There’s a whole after process — what you do with the funds and how you manage your funds and who you select to manage them for you. I think that’s all very important.
Why is dealmaking and active investing so different?
When you think about deals, the risk is you’re not in charge, right? Unless you’re the largest shareholder or you’re on the board, you’re really just an investor. You want to make sure that you believe in who you’re investing with and do your due diligence.
Somebody said to me, ‘I look at it as black or red. It’s either going to hit or it’s not.’ That’s probably not a bad way to look at it, and if you aren’t willing to lose what you’re going to put in a deal, then you probably shouldn’t go to the dance. Stay on the sidelines.
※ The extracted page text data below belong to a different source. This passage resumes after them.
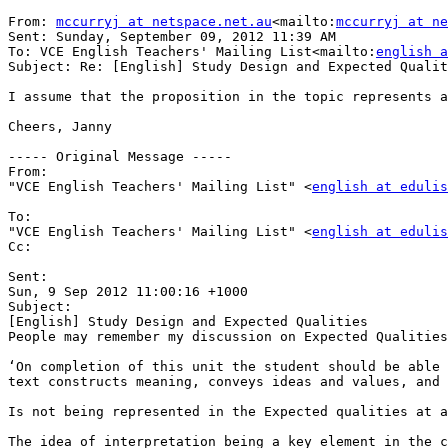
From: 
mccurryj at netspace.net.au
<mailto:
mccurryj at ne
Sent: Sunday, September 09, 2012 11:39 AM

To: VCE English Teachers' Mailing List<mailto:
english a
Subject: Re: [English] Study Design and Expected Qualit
I assume that the proposition in the topic represents a
Cheers, Janny

----- Original Message -----

From:

"VCE English Teachers' Mailing List" <
english at edulis
To:

"VCE English Teachers' Mailing List" <
english at edulis
Cc:

Sent:

Sun, 9 Sep 2012 11:00:16 +1000

Subject:

[English] Study Design and Expected Qualities

People may remember my discussion on Expected Qualities
‘On completion of this unit the student should be able 
text constructs meaning, conveys ideas and values, and 
Is not being represented in the Expected qualities at a
The idea of interpretation being a key element in the c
And then, there’s personal relationships. You have to think about that, too. How are you going to feel about the personal relationship if financially you took a hit? You can’t let that personal relationship be impacted because it’s still something you chose to do.
That goes to transparency and being truthful. You have to be able to look yourself in the mirror and say, ‘That’s on me.’ If so-and-so had an invention and you thought it looked great, and you invested and it goes awry, you still should be friends with that person. You shouldn’t take it out on that person and/or business because you lost money.